Verifying the Hilali conjecture up to formal dimension twenty (Q777241)

A simply-connected CW-complex \(X\) is \emph{rationally elliptic} if \[ \dim \pi_*(X)\otimes \mathbb Q < \infty\text{ and }\dim H^*(X;\mathbb Q) < \infty. \] In his 1990 thesis, M.R. Hilali posed the following conjecture, now a classical one in rational homotopy theory. The Hilali Conjecture: If \(X\) is a simply-connected rationally elliptic CW-complex, then \[ \dim \pi_*(X)\otimes \mathbb Q \leq \dim H^*(X;\mathbb Q). \] For many families of rationally elliptic spaces, the conjecture is known to be true. However, the general case is still an open problem at the time of writing these lines -- no counterexamples exist. The paper under review verifies that the Hilali Conjecture holds in any rationally elliptic space of formal dimension at most \(20\).
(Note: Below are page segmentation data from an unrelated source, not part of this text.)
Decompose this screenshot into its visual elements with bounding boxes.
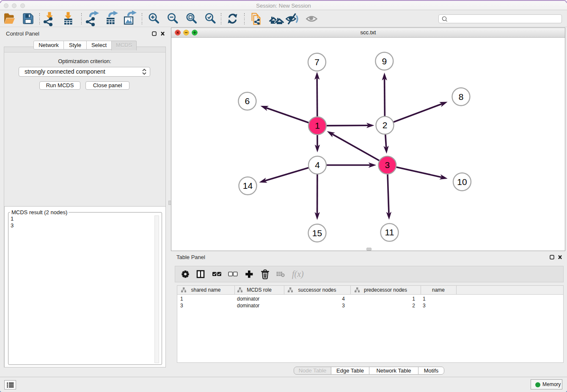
svg-text:4: 4 xyxy=(315,160,320,170)
svg-text:8: 8 xyxy=(459,92,464,102)
svg-text:3: 3 xyxy=(385,160,390,170)
svg-text:9: 9 xyxy=(382,56,387,66)
svg-text:6: 6 xyxy=(245,96,250,106)
svg-text:11: 11 xyxy=(385,227,394,237)
svg-text:1: 1 xyxy=(315,121,320,130)
svg-text:14: 14 xyxy=(243,181,253,190)
svg-text:f(x): f(x) xyxy=(292,269,304,279)
svg-text:15: 15 xyxy=(312,228,322,238)
svg-text:10: 10 xyxy=(457,177,467,187)
svg-text:2: 2 xyxy=(383,120,388,130)
svg-text:7: 7 xyxy=(314,57,319,67)
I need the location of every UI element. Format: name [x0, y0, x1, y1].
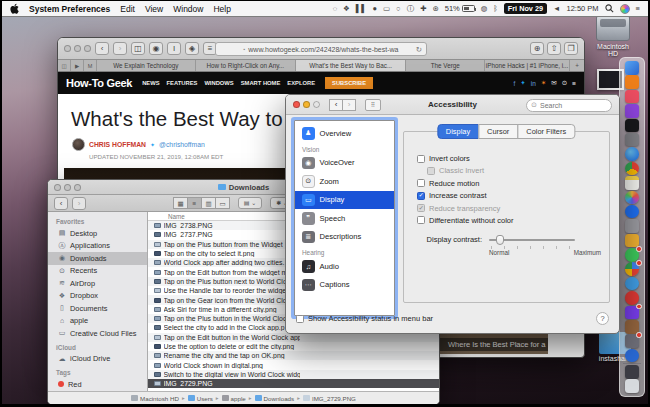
dock-gray-app[interactable]	[625, 219, 639, 233]
dock-blue-browser[interactable]	[625, 277, 639, 291]
sidebar-toggle-icon[interactable]: ◫	[131, 42, 145, 55]
accessibility-item-captions[interactable]: ⋯Captions	[295, 276, 394, 295]
sidebar-item-desktop[interactable]: ▤Desktop	[48, 227, 147, 240]
sidebar-item-icloud-drive[interactable]: ☁iCloud Drive	[48, 353, 147, 366]
extension-bar-icon[interactable]: I	[167, 42, 181, 55]
show-all-preferences-button[interactable]: ⠿	[365, 99, 381, 111]
menu-date[interactable]: Fri Nov 29	[504, 3, 547, 14]
checkbox[interactable]	[417, 216, 425, 224]
dock-appstore[interactable]	[625, 205, 639, 219]
back-button[interactable]: ‹	[54, 197, 68, 210]
file-row[interactable]: Use the option to delete or edit the cit…	[148, 342, 439, 351]
twitter-icon[interactable]: ✦	[520, 79, 525, 87]
volume-icon[interactable]: ◄	[553, 1, 560, 17]
apple-menu-icon[interactable]	[10, 3, 19, 14]
dock-news[interactable]	[625, 133, 639, 147]
dock-safari[interactable]	[625, 147, 639, 161]
preferences-search-field[interactable]: ⊙	[526, 99, 612, 112]
file-row[interactable]: World Clock shown in digital.png	[148, 360, 439, 369]
menu-item-view[interactable]: View	[145, 4, 163, 14]
extension-htg-icon[interactable]: ◉	[149, 42, 163, 55]
checkbox[interactable]	[427, 167, 435, 175]
notification-center-icon[interactable]: ≡	[636, 1, 640, 17]
dock-vlc[interactable]	[625, 75, 639, 89]
keyboard-viewer-icon[interactable]: ◍	[481, 1, 488, 17]
backup-status-icon[interactable]: ⊛	[432, 1, 438, 17]
dock-chrome[interactable]	[625, 162, 639, 176]
path-segment[interactable]: apple	[222, 395, 246, 402]
new-tab-button[interactable]: +	[570, 60, 584, 71]
safari-tab-5[interactable]: iPhone Hacks | #1 iPhone, i...	[485, 60, 570, 71]
dock-minimized-window[interactable]	[625, 365, 639, 379]
checkbox-row-invert-colors[interactable]: Invert colors	[417, 154, 514, 163]
sync-status-icon[interactable]: ◌	[333, 1, 337, 17]
menu-clock[interactable]: 12:50 PM	[567, 4, 599, 13]
slider-handle[interactable]	[496, 235, 504, 245]
fan-utility-icon[interactable]: ✚	[420, 1, 426, 17]
search-icon[interactable]: ⊙	[562, 79, 567, 87]
list-view-button[interactable]: ≡	[187, 197, 202, 209]
safari-tab-1[interactable]: We Explain Technology	[97, 60, 196, 71]
zoom-button[interactable]	[84, 45, 91, 52]
htg-nav-news[interactable]: NEWS	[142, 80, 159, 86]
checkbox[interactable]	[417, 204, 425, 212]
icon-view-button[interactable]: ▦	[173, 197, 188, 209]
checkbox-row-classic-invert[interactable]: Classic Invert	[427, 166, 514, 175]
status-dot-icon[interactable]: ○	[396, 1, 401, 17]
path-segment[interactable]: IMG_2729.PNG	[303, 395, 356, 402]
close-button[interactable]	[293, 101, 300, 108]
dock-1password[interactable]	[625, 349, 639, 363]
siri-icon[interactable]	[620, 4, 630, 14]
accessibility-item-overview[interactable]: ♟Overview	[295, 124, 394, 143]
info-icon[interactable]: ⓘ	[407, 1, 415, 17]
pinned-tab-site[interactable]: ◫	[58, 60, 71, 71]
forward-button[interactable]: ›	[113, 42, 127, 55]
share-icon[interactable]: ⇧	[547, 42, 561, 55]
dock-photos[interactable]	[625, 191, 639, 205]
author-name[interactable]: CHRIS HOFFMAN	[89, 141, 146, 148]
dock-opera[interactable]	[625, 291, 639, 305]
sidebar-item-dropbox[interactable]: ❖Dropbox	[48, 290, 147, 303]
accessibility-item-display[interactable]: ▭Display	[295, 191, 394, 210]
checkbox-row-differentiate-without-color[interactable]: Differentiate without color	[417, 216, 514, 225]
dock-music[interactable]	[625, 90, 639, 104]
sidebar-item-apple[interactable]: ⌂apple	[48, 315, 147, 328]
safari-tab-3[interactable]: What's the Best Way to Bac...	[296, 60, 406, 71]
menu-item-edit[interactable]: Edit	[120, 4, 135, 14]
dock-camera-app[interactable]	[625, 334, 639, 348]
checkbox[interactable]	[417, 192, 425, 200]
dock-purple-app[interactable]	[625, 306, 639, 320]
sidebar-item-airdrop[interactable]: ≋AirDrop	[48, 277, 147, 290]
back-button[interactable]: ‹	[95, 42, 109, 55]
checkbox-row-reduce-transparency[interactable]: Reduce transparency	[417, 204, 514, 213]
sidebar-item-downloads[interactable]: ◉Downloads	[48, 252, 147, 265]
forward-button[interactable]: ›	[342, 99, 356, 111]
tab-display[interactable]: Display	[437, 124, 479, 139]
facebook-icon[interactable]: f	[514, 80, 516, 87]
contrast-slider[interactable]: Normal Maximum	[489, 235, 601, 257]
path-segment[interactable]: Users	[188, 395, 213, 402]
dock-finder[interactable]	[625, 61, 639, 75]
pinned-tab-youtube[interactable]: ▶	[71, 60, 84, 71]
column-view-button[interactable]: ▥	[201, 197, 216, 209]
dock-podcasts[interactable]	[625, 104, 639, 118]
dock-tv[interactable]	[625, 119, 639, 133]
tab-color-filters[interactable]: Color Filters	[517, 124, 575, 139]
notification-bell-icon[interactable]: ●	[372, 1, 377, 17]
address-bar[interactable]: ▪ www.howtogeek.com/242428/whats-the-bes…	[215, 42, 427, 56]
sidebar-item-creative-cloud-files[interactable]: ▭Creative Cloud Files	[48, 327, 147, 340]
reload-icon[interactable]: ↻	[416, 45, 422, 54]
dock-butterfly-app[interactable]	[625, 234, 639, 248]
checkbox-row-reduce-motion[interactable]: Reduce motion	[417, 179, 514, 188]
search-input[interactable]	[527, 100, 611, 111]
menu-item-window[interactable]: Window	[173, 4, 203, 14]
macintosh-hd-icon[interactable]: Macintosh HD	[592, 15, 634, 57]
show-status-checkbox-row[interactable]: Show Accessibility status in menu bar	[296, 314, 433, 323]
tab-cursor[interactable]: Cursor	[478, 124, 518, 139]
battery-indicator[interactable]: 51%	[445, 4, 475, 13]
menu-item-help[interactable]: Help	[213, 4, 230, 14]
sidebar-item-documents[interactable]: ▯Documents	[48, 302, 147, 315]
dock-notes[interactable]	[625, 176, 639, 190]
checkbox-row-increase-contrast[interactable]: Increase contrast	[417, 191, 514, 200]
help-button[interactable]: ?	[596, 312, 609, 325]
The formal dimension of a space \(X\) with finite dimensional cohomology is the largest \(n\) such that \(H^n(X;\mathbb Q) \neq 0.\) The verification involves calculations with computer software. First, a theorem of \textit{J. B. Friedlander} and \textit{S. Halperin} [Invent. Math. 53, 117--133 (1979; Zbl 0396.55010)] characterizes exactly what sequences of integers \(\{n_i\}\) occur as non-trivial rational vector spaces \(\pi_{n_i}(X)\otimes \mathbb Q\), for \(X\) a rationally elliptic space, in terms of a purely arithmetic condition satisfied among the integers of the given family. A sequence of integers \(\{n_i\}\) realizing the rational homotopy groups of some elliptic space does not determine the rational homotopy type of such a space, though. Typically, there will be many distinct rational homotopy types for such a given family; these distinct types have to be classified ``by hand''. \textit{O. Nakamura} and \textit{T. Yamaguchi} [Kochi J. Math. 6, 9--28 (2011; Zbl 1247.55007)] developed some software that computes the sequences of integers satisfying the Friedlander-Halperin condition up to a given dimension, and they used it to verify the Hilali Conjecture for spaces of formal dimension up to \(16\). The authors of the present paper provide a series of ad hoc results and simplification arguments that, when incorporated to the mentioned software and combined with some other computations they do, allow them to tell apart the distinct rational homotopy types of elliptic spaces of formal dimension up to 20 and verify the Hilali Conjecture on them. Along the way, the authors simplify arguments and correct some statements in some of the previous papers in the literature.